Fisher, who dropped eight shots in his last four holes on Friday, carded a closing 70 while Li finished with a 65 and Wallace recorded a 67.
And there was victory for another “veteran” on the other side of the Atlantic when 40-year-old Matt Kuchar, who missed the Tour Championship last season for the first time in nine years, returned to the winners ‘ circle when he claimed the Mayakoba Golf Classic, defeating New Zealand’s Danny Lee by a stroke after a final round of 69. J.J. Spaun (66) and Richy Werenski (67) were tied for third, three back.
Kuchar struggled for much of the day and had to hole a tricky three-foot putt on the final green. “It feels extra sweet having kind of had to suffer through a year of not playing great in 2018,” said Kuchar, whose last victory came at the 2014 RBC Heritage in Hilton Head, South Carolina. “Being four years removed since my last victory I realise how difficult it is to win on the PGA Tour. I certainly made it exciting coming in. It wasn’t the finish I was hoping for; I would have liked to have been able to five- or six-putt that final green. Winning out here is so difficult.
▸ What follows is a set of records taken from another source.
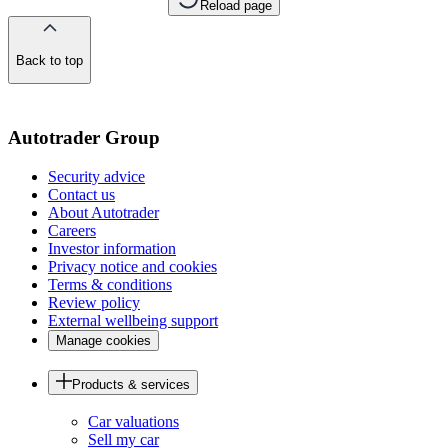
Reload page
Back to top
of
the
page
Autotrader Group
Security advice
Contact us
About Autotrader
Careers
Investor information
Privacy notice and cookies
Terms & conditions
Review policy
External wellbeing support
Manage cookies
Products & services
Car valuations
Sell my car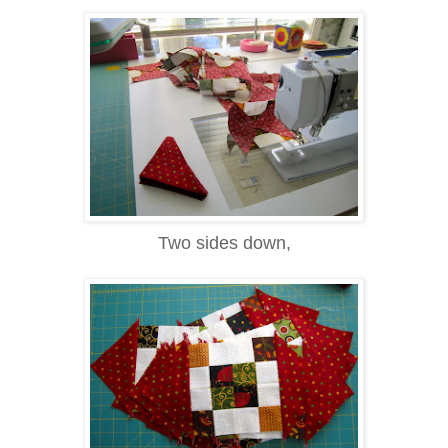
Two sides down,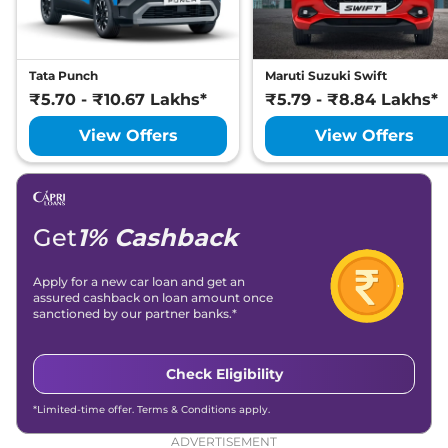
Tata Punch
Maruti Suzuki Swift
₹5.70 - ₹10.67 Lakhs*
₹5.79 - ₹8.84 Lakhs*
View Offers
View Offers
Get
1% Cashback
Apply for a new car loan and get an
assured cashback on loan amount once
sanctioned by our partner banks.*
Check Eligibility
*Limited-time offer. Terms & Conditions apply.
ADVERTISEMENT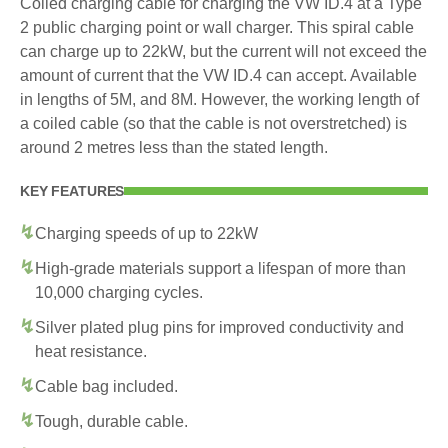
Coiled charging cable for charging the VW ID.4 at a Type
2 public charging point or wall charger. This spiral cable
can charge up to 22kW, but the current will not exceed the
amount of current that the VW ID.4 can accept. Available
in lengths of 5M, and 8M. However, the working length of
a coiled cable (so that the cable is not overstretched) is
around 2 metres less than the stated length.
KEY FEATURES
Charging speeds of up to 22kW
High-grade materials support a lifespan of more than
10,000 charging cycles.
Silver plated plug pins for improved conductivity and
heat resistance.
Cable bag included.
Tough, durable cable.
The strength of field every week is awfully good.”
He went into the final round with a four-shot lead, but then bogeyed the 14th and 15th holes, missing putts inside 10 and 5 feet, respectively, to make it close. With Lee on his heels, he closed with three pars to win. At the final hole he left his ball on the front fringe. It had mud on it and he wasn’t sure how it would affect the roll but he played to pretty well, leaving himself that putt to win, and he now moves to fifth in the FedEx Cup standings.
Kuchar was 76th in the FedExCup last season. He missed cuts during a season that he described as being “extremely frustrating.” And he turned 40 in a sport that is now being dominated in America by twentysomethings. “I've thought, man, kids are getting younger and stronger and it's more and more challenging for a guy that plays my style of golf to win and win multiple times.”
Kuchar shot 64, 64 and 65 over the first three rounds, and his final round meant he broke the tournament record at 22-under. It was also his best 72-hole score.
After holing the final three-footer, he hugged his caddie, tossed his putter to the turf and embraced his sons, Cameron and Carson. He kissed Sybi, who caddied for four holes in the first round after Kuchar’s playing partner Zach Johnson lost his caddie, Damon Green, to illness.
Kuchar was bitterly disappointed to miss out on the Ryder Cup this year, where he was only involved as one of Jim Furyk’s non-playing captains. He says that he still wants to win a major, and to play on the U.S. Presidents Cup next year. First, he is heading Down Under for the Australian Open. “Who knows?” he said. “Maybe 40 is the new 20."